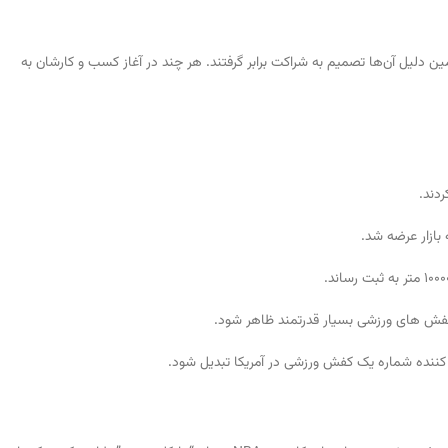
 دلیل آن‌ها تصمیم به شراکت برابر گرفتند. هر چند در آغاز کسب و کارشان به
ه کفش های ورزشی بسیار قدرتمند ظاهر شود.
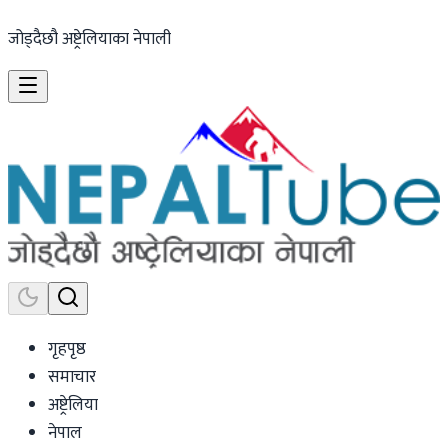
जोड्दैछौ अष्ट्रेलियाका नेपाली
गृहपृष्ठ
समाचार
अष्ट्रेलिया
नेपाल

* * *

Copy everything in the listing above exactly except the pictures.

▶ **ANSWER SECTION**:
 دلیل آن‌ها تصمیم به شراکت برابر گرفتند. هر چند در آغاز کسب و کارشان به
ه کفش های ورزشی بسیار قدرتمند ظاهر شود.
जोड्दैछौ अष्ट्रेलियाका नेपाली
गृहपृष्ठ
समाचार
अष्ट्रेलिया
नेपाल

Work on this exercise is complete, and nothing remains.